(Page images and extracted text)
-- -- --

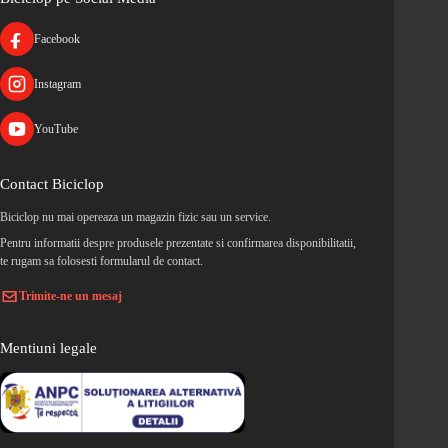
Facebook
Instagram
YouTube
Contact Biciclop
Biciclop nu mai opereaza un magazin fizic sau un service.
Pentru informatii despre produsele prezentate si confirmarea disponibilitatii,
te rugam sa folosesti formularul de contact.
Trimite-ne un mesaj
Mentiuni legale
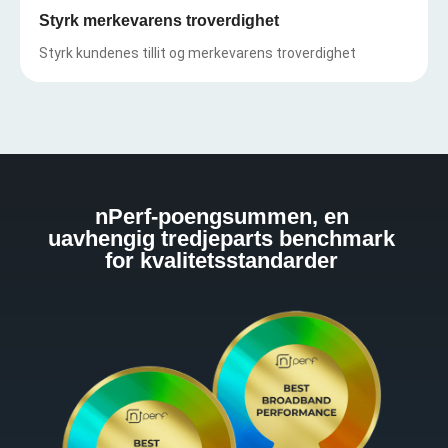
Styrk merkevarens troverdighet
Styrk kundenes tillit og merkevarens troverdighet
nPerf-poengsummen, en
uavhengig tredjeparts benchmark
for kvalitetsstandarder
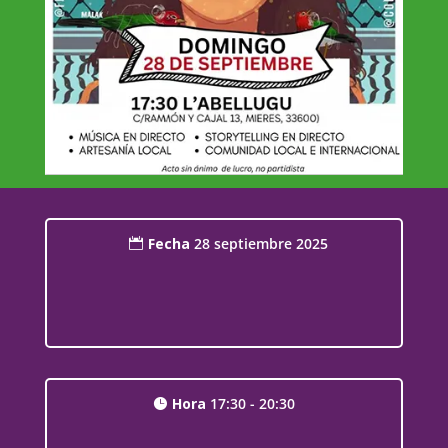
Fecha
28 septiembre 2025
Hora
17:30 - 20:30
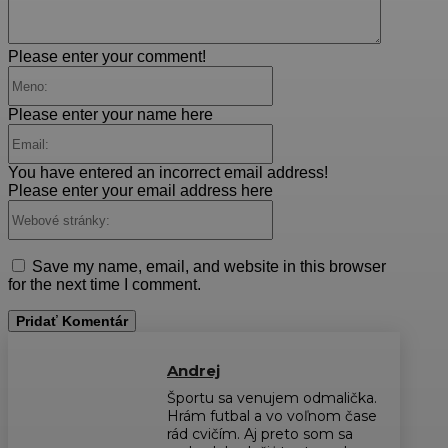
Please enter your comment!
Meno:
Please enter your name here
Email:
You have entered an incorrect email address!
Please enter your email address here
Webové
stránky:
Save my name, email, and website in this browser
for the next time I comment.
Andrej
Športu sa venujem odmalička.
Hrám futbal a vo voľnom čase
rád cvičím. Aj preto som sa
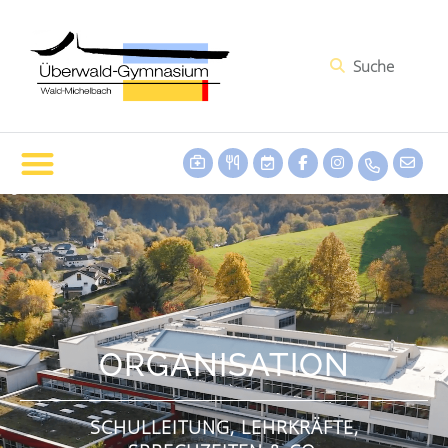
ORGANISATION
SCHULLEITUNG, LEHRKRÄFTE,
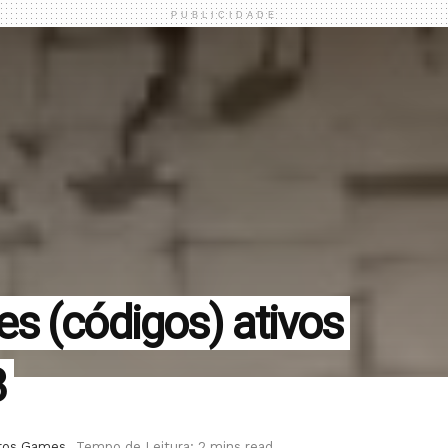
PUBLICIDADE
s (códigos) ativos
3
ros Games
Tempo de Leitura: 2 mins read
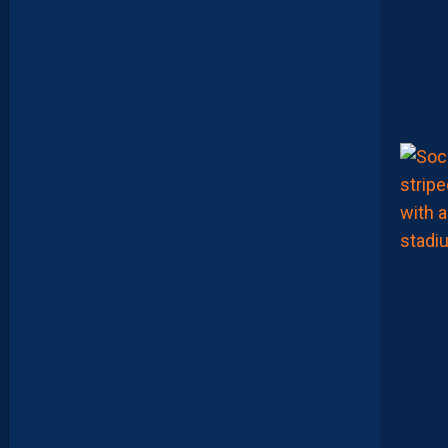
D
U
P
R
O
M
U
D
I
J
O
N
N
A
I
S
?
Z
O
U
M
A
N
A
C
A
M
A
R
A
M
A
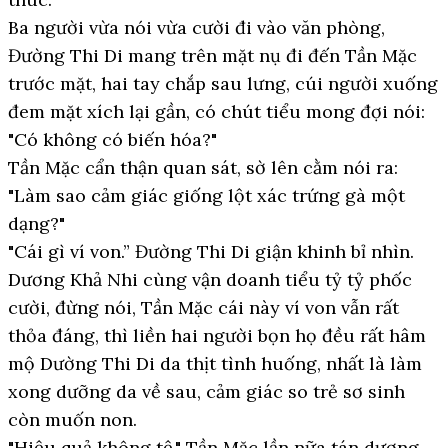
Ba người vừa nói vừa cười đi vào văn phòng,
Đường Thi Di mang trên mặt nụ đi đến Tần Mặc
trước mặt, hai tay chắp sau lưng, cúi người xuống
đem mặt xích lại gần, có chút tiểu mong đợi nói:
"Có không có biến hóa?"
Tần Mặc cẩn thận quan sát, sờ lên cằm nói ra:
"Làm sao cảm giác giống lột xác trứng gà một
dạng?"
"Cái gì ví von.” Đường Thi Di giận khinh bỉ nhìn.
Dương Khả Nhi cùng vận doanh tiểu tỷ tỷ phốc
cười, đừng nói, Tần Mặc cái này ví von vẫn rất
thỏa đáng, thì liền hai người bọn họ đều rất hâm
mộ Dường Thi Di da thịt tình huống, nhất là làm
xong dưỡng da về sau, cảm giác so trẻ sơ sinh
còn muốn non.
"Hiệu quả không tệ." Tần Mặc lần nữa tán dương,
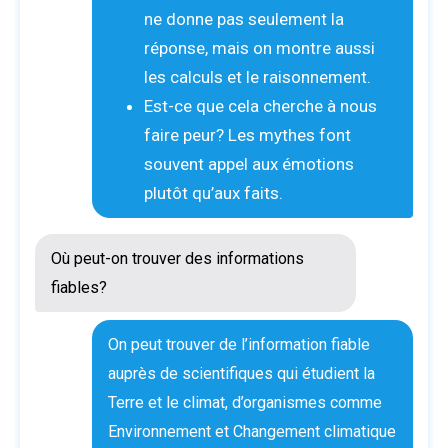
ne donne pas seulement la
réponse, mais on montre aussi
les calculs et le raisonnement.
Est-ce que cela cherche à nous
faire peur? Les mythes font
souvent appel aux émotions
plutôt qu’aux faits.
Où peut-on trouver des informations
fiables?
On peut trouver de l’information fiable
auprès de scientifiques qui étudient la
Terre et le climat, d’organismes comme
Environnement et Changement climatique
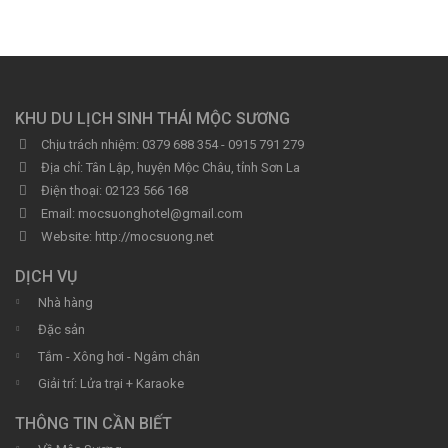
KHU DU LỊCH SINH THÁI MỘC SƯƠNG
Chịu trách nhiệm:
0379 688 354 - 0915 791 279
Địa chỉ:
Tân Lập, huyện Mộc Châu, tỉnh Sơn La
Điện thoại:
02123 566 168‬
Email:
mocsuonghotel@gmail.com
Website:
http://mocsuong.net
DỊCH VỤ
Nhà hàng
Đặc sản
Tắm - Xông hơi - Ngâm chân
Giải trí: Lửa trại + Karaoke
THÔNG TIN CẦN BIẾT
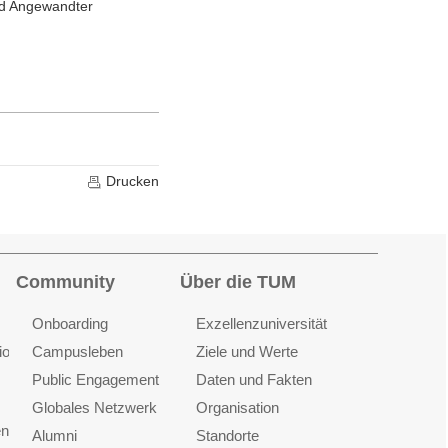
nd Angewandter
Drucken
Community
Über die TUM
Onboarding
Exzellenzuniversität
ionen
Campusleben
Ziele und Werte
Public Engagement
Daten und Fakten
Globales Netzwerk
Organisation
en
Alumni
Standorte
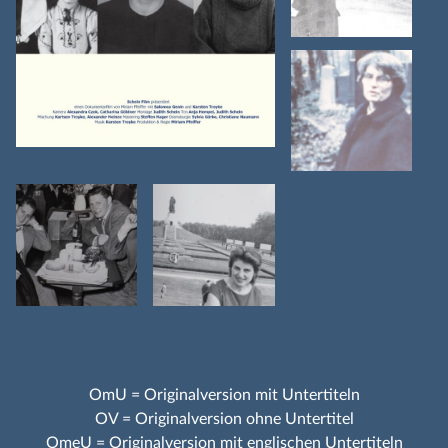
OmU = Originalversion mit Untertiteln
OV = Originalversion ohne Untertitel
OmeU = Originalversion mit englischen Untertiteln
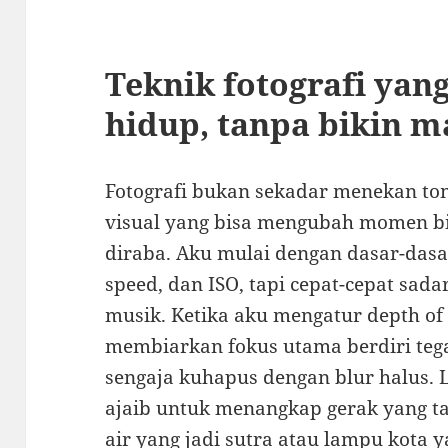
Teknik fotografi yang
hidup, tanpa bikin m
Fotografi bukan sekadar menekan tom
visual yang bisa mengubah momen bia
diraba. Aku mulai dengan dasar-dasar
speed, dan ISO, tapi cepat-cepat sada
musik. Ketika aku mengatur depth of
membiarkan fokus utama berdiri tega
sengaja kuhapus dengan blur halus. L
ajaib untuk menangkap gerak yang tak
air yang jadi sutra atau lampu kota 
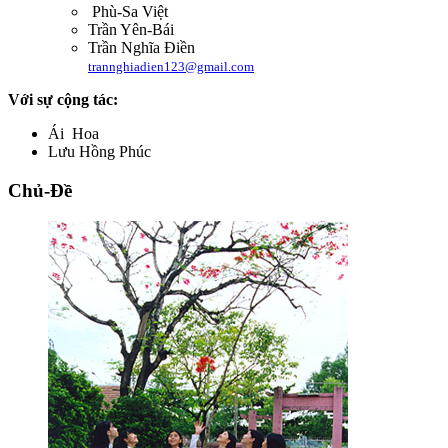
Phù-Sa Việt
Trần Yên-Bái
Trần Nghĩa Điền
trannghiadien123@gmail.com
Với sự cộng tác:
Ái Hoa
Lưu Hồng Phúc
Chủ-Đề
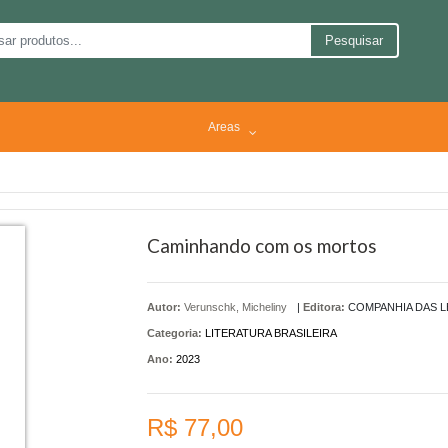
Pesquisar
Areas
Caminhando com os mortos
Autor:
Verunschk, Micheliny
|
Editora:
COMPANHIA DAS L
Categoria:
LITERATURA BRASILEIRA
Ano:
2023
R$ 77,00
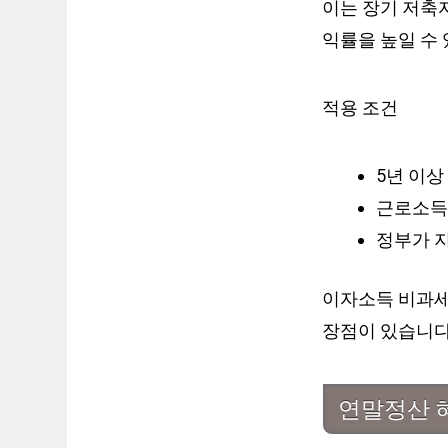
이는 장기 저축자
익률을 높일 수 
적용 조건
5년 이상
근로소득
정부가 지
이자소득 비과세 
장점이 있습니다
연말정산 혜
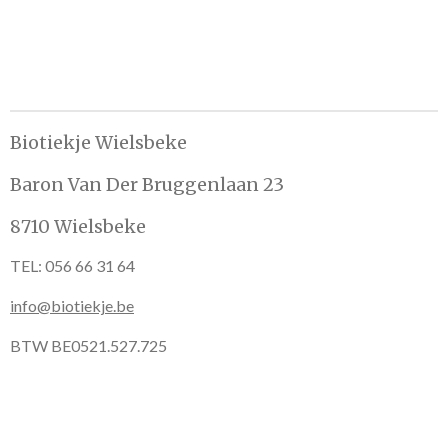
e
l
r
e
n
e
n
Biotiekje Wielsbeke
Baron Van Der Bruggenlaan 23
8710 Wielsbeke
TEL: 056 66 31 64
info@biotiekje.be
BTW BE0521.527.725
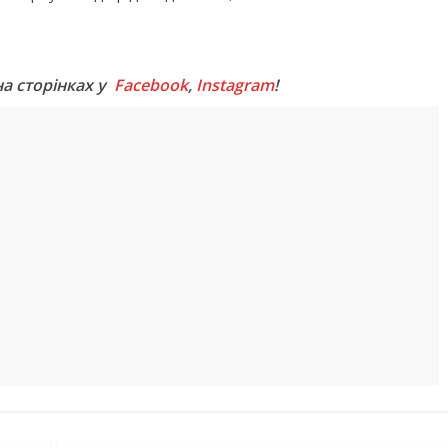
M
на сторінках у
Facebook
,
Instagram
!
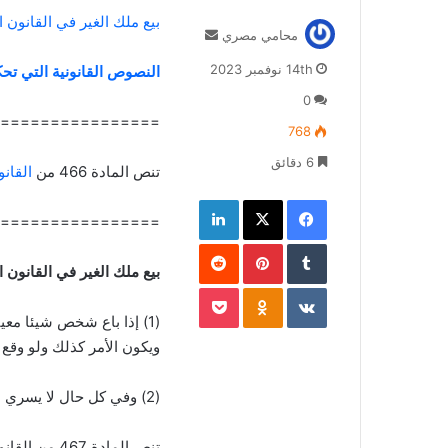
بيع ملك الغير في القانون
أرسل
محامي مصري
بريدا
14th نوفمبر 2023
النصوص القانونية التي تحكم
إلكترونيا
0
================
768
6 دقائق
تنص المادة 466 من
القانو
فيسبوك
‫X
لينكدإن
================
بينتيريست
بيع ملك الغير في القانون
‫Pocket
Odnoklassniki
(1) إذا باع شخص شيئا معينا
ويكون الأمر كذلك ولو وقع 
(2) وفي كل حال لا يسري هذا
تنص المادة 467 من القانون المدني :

-- -- --

# What you need to do
Transcribe each record exactly as it appears, but omit every picture.

# Problem solution
Facebook
Instagram
YouTube
Contact Biciclop
Biciclop nu mai opereaza un magazin fizic sau un service.
Pentru informatii despre produsele prezentate si confirmarea disponibilitatii,
te rugam sa folosesti formularul de contact.
Trimite-ne un mesaj
Mentiuni legale
Styrk merkevarens troverdighet
Styrk kundenes tillit og merkevarens troverdighet
nPerf-poengsummen, en
uavhengig tredjeparts benchmark
for kvalitetsstandarder
Fecha
28 septiembre 2025
Hora
17:30 - 20:30
Please enter your comment!
Meno:
Please enter your name here
Email:
You have entered an incorrect email address!
Please enter your email address here
Webové
stránky:
Save my name, email, and website in this browser
for the next time I comment.
Andrej
Športu sa venujem odmalička.
Hrám futbal a vo voľnom čase
rád cvičím. Aj preto som sa
ORGANISATION
SCHULLEITUNG, LEHRKRÄFTE,
PUBLICIDADE
s (códigos) ativos
3
ros Games
Tempo de Leitura: 2 mins read
D
U
P
R
O
M
U
D
I
J
O
N
N
A
I
S
?
Z
O
U
M
A
N
A
C
A
M
A
R
A
M
A
Ba người vừa nói vừa cười đi vào văn phòng,
Đường Thi Di mang trên mặt nụ đi đến Tần Mặc
trước mặt, hai tay chắp sau lưng, cúi người xuống
đem mặt xích lại gần, có chút tiểu mong đợi nói:
"Có không có biến hóa?"
Tần Mặc cẩn thận quan sát, sờ lên cằm nói ra:
"Làm sao cảm giác giống lột xác trứng gà một
dạng?"
"Cái gì ví von.” Đường Thi Di giận khinh bỉ nhìn.
Dương Khả Nhi cùng vận doanh tiểu tỷ tỷ phốc
cười, đừng nói, Tần Mặc cái này ví von vẫn rất
thỏa đáng, thì liền hai người bọn họ đều rất hâm
mộ Dường Thi Di da thịt tình huống, nhất là làm
xong dưỡng da về sau, cảm giác so trẻ sơ sinh
còn muốn non.
"Hiệu quả không tệ." Tần Mặc lần nữa tán dương,
ne donne pas seulement la
réponse, mais on montre aussi
les calculs et le raisonnement.
Est-ce que cela cherche à nous
faire peur? Les mythes font
souvent appel aux émotions
plutôt qu’aux faits.
Où peut-on trouver des informations
fiables?
On peut trouver de l’information fiable
auprès de scientifiques qui étudient la
Terre et le climat, d’organismes comme
Environnement et Changement climatique
KHU DU LỊCH SINH THÁI MỘC SƯƠNG
Chịu trách nhiệm:
0379 688 354 - 0915 791 279
Địa chỉ:
Tân Lập, huyện Mộc Châu, tỉnh Sơn La
Điện thoại:
02123 566 168‬
Email:
mocsuonghotel@gmail.com
Website:
http://mocsuong.net
DỊCH VỤ
Nhà hàng
Đặc sản
Tắm - Xông hơi - Ngâm chân
Giải trí: Lửa trại + Karaoke
THÔNG TIN CẦN BIẾT
nd Angewandter
Drucken
Community
Über die TUM
Onboarding
Exzellenzuniversität
ionen
Campusleben
Ziele und Werte
Public Engagement
Daten und Fakten
Globales Netzwerk
Organisation
en
Alumni
Standorte
OmU = Originalversion mit Untertiteln
OV = Originalversion ohne Untertitel
OmeU = Originalversion mit englischen Untertiteln
Teknik fotografi yang
hidup, tanpa bikin m
Fotografi bukan sekadar menekan tom
visual yang bisa mengubah momen bia
diraba. Aku mulai dengan dasar-dasar
speed, dan ISO, tapi cepat-cepat sada
musik. Ketika aku mengatur depth of
membiarkan fokus utama berdiri tega
sengaja kuhapus dengan blur halus. L
ajaib untuk menangkap gerak yang tak
air yang jadi sutra atau lampu kota 
Phù-Sa Việt
Trần Yên-Bái
Trần Nghĩa Điền
trannghiadien123@gmail.com
Với sự cộng tác:
Ái Hoa
Lưu Hồng Phúc
Chủ-Đề
Pesquisar
Areas
Caminhando com os mortos
Autor:
Verunschk, Micheliny
|
Editora:
COMPANHIA DAS L
Categoria:
LITERATURA BRASILEIRA
Ano:
2023
R$ 77,00
이는 장기 저축자
익률을 높일 수 
적용 조건
5년 이상
근로소득
정부가 지
이자소득 비과세 
장점이 있습니다
연말정산 혜
e
l
r
e
n
e
n
Biotiekje Wielsbeke
Baron Van Der Bruggenlaan 23
8710 Wielsbeke
TEL: 056 66 31 64
info@biotiekje.be
BTW BE0521.527.725
M
на сторінках у
Facebook
,
Instagram
!
بيع ملك الغير في القانون
أرسل
محامي مصري
بريدا
14th نوفمبر 2023
النصوص القانونية التي تحكم
إلكترونيا
0
================
768
6 دقائق
تنص المادة 466 من
القانو
فيسبوك
‫X
لينكدإن
================
بينتيريست
بيع ملك الغير في القانون
‫Pocket
Odnoklassniki
(1) إذا باع شخص شيئا معينا
ويكون الأمر كذلك ولو وقع 
(2) وفي كل حال لا يسري هذا
تنص المادة 467 من القانون المدني :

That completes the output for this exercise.